Many people with Alzheimer’s also have alpha-synuclein build-up in the brain alongside beta-amyloid and tau. Some studies have linked alpha-synuclein in Alzheimer’s to faster cognitive decline.
Experts still urge caution around these tests. There are questions about alpha-synuclein as a diagnostic marker in the early stages of the disease, Dr. Holly Shill, medical director of the Muhammad Ali Parkinson Center at Barrow Neurological Institute, who is not involved in the development of the Syn-One test, told Being Patient.
“This aspect is critical,” she said, “as it is not at all clear that if you have a positive test, does that mean you have Parkinson’s now or does it mean that you have the pathology only and it may never progress into a clinical syndrome over one’s lifetime.”
There are no validated tests that measure alpha-synuclein in the living brain. The gold-standard test involves an autopsy.
For now, neurologists turn to proxy measures: Cerebrospinal fluid tests that look for abnormal, clumping forms of alpha-synuclein called seeding assays and the Syn-One test. Though they are commonly used by neurologists, “they are not yet considered part of standard of care,” said Shill.
Not everyone diagnosed with Parkinson’s, for example, will test positive on a cerebrospinal fluid alpha-synuclein test.
While scientists developed blood tests to measure the presence of misfolded proteins in Alzheimer’s disease, it hasn’t worked yet for alpha-synuclein. “There is a lot of alpha-synuclein in platelets and red blood cells,” said Levine. “If you have this massive sea of alpha-synuclein in your blood, detecting a very small change [due to disease-related accumulation] has not proven to be very feasible.”
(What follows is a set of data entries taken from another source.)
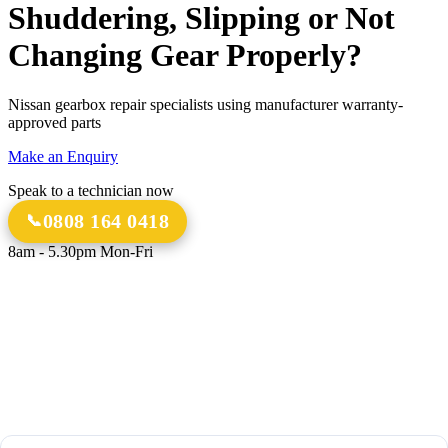
Shuddering, Slipping or Not
Changing Gear Properly?
Nissan gearbox repair specialists using manufacturer warranty-
approved parts
Make an Enquiry
Speak to a technician now
0808 164 0418
8am - 5.30pm Mon-Fri
18 Years
20,000+
Experience
Gearbox Rebuilds
12-Month Guarantee
All Transmission Types
Parts & Labour
Manual, Auto, CVT, DSG & More
Bespoke Collection &
Delivery
With all repairs over £1,500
Skin biopsy tests in action
The Syn-One test was launched in 2019. Levine said that the Syn-One test is used by more than 3,500 neurologists in the U.S., including specialist centers that rely on it to aid diagnoses in complex cases, and is covered by Medicare. “Skin biopsy is used far more frequently as it is easier to integrate it into the clinic compared to spinal fluid analysis,” said Shill.
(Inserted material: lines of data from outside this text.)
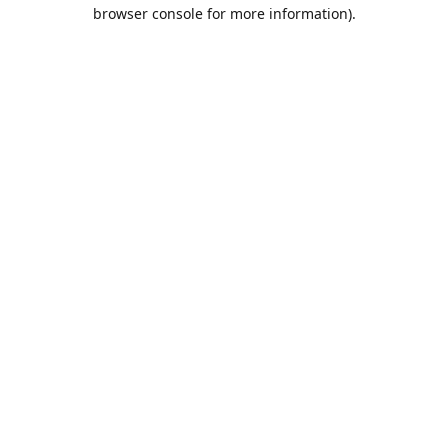
browser console for more information).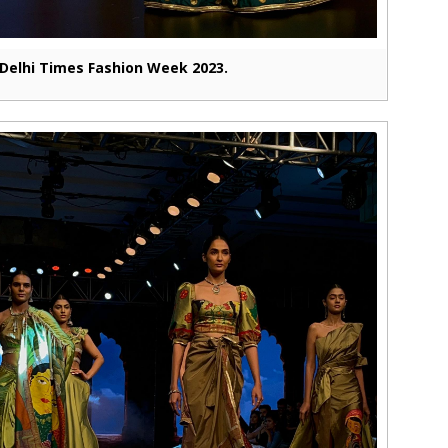
Delhi Times Fashion Week 2023.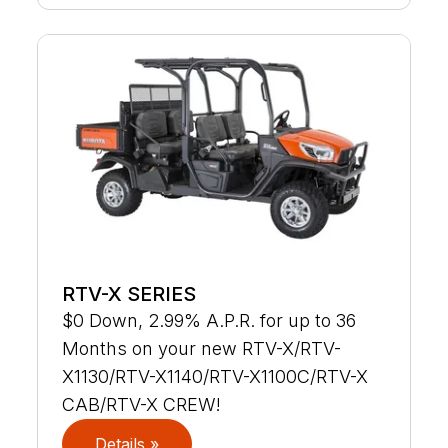
RTV-X SERIES
$0 Down, 2.99% A.P.R. for up to 36
Months on your new RTV-X/RTV-
X1130/RTV-X1140/RTV-X1100C/RTV-X
CAB/RTV-X CREW!
Details »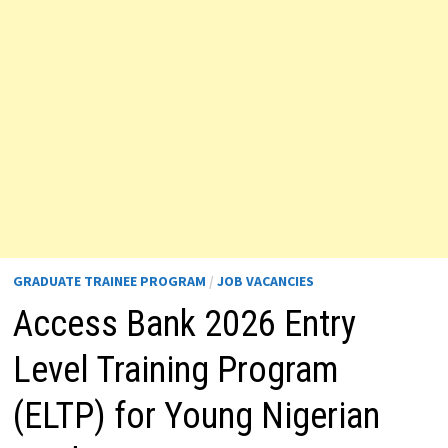
GRADUATE TRAINEE PROGRAM
/
JOB VACANCIES
Access Bank 2026 Entry
Level Training Program
(ELTP) for Young Nigerian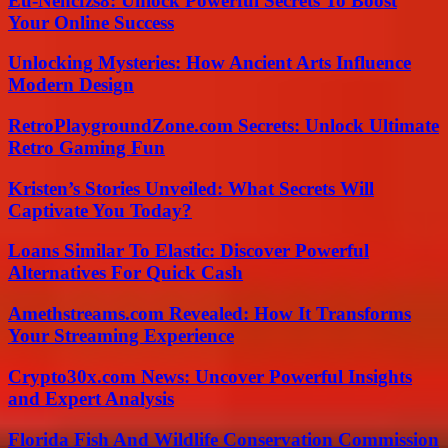
Eu-Nencfzs8: Unlock Powerful Secrets To Boost
Your Online Success
Unlocking Mysteries: How Ancient Arts Influence
Modern Design
RetroPlaygroundZone.com Secrets: Unlock Ultimate
Retro Gaming Fun
Kristen’s Stories Unveiled: What Secrets Will
Captivate You Today?
Loans Similar To Elastic: Discover Powerful
Alternatives For Quick Cash
Amethstreams.com Revealed: How It Transforms
Your Streaming Experience
Crypto30x.com News: Uncover Powerful Insights
and Expert Analysis
Florida Fish And Wildlife Conservation Commission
While a trial conducted by the company found the test agreed with an expert clinical assessment 92 percent of the time, a smaller study by outside researchers found that only 60 percent of people clinically diagnosed with dementia with Lewy bodies tested positive via this test. Two other company-led studies found that the test altered clinical care and diagnosis more than 60 percent of the time.
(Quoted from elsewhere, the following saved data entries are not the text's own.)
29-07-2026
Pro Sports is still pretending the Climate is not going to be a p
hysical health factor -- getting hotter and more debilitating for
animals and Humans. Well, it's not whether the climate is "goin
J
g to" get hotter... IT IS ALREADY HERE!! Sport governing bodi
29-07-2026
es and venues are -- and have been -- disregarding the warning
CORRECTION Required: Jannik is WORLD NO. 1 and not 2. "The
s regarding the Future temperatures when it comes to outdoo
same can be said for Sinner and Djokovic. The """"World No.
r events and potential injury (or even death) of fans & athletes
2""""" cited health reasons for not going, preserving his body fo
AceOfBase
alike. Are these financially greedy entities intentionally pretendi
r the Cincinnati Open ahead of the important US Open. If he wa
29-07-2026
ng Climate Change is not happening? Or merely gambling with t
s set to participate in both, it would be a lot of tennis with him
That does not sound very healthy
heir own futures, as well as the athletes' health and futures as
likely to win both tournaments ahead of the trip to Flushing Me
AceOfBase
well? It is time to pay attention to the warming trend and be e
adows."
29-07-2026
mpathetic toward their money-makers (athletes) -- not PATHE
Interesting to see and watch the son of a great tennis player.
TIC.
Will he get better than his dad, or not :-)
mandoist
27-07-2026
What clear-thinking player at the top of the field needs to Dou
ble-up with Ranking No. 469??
Levine and other researchers affiliated with CND Life Sciences were among the 5,500 attendees at the 2026 AD/PD Alzheimer’s Disease and Parkinson’s Disease Conference in Copenhagen, which showcases the latest data from trials, biomarker studies, and other research into neurodegenerative disease. At the conference, CND Life Sciences shared more data strengthening the case for the Syn-One test.
One study of 108 participants showed that the levels of alpha-synuclein increases as dementia with Lewy bodies progresses over the course of six months. The test could be used to track the effectiveness of experimental treatments that lower alpha-synuclein levels. A smaller study of 58 participants showed that the Syn-One test could detect abnormal alpha-synuclein across RBD and in all stages of Parkinson’s — though it only looked at six people with RBD and five with early stage Parkinson’s.
Still Shill, cautioned that skin punch alpha-synuclein tests aren’t validated against an autopsy, the gold standard for detecting the biomarker. Neither are currently approved by the FDA and the tests “have not had true independent validation by third party entities to ensure their accuracy” which “hamper our trust and reliance,” she said.
Nonetheless, some drug trials are already using the Syn-One test to enrich their studies with participants who are positive for alpha-synuclein. Ultimately, Levine hopes that the test might prove accurate enough to one day predict who might develop Parkinson’s or other neurodegenerative diseases, and help them get treated or enrolled into trials earlier.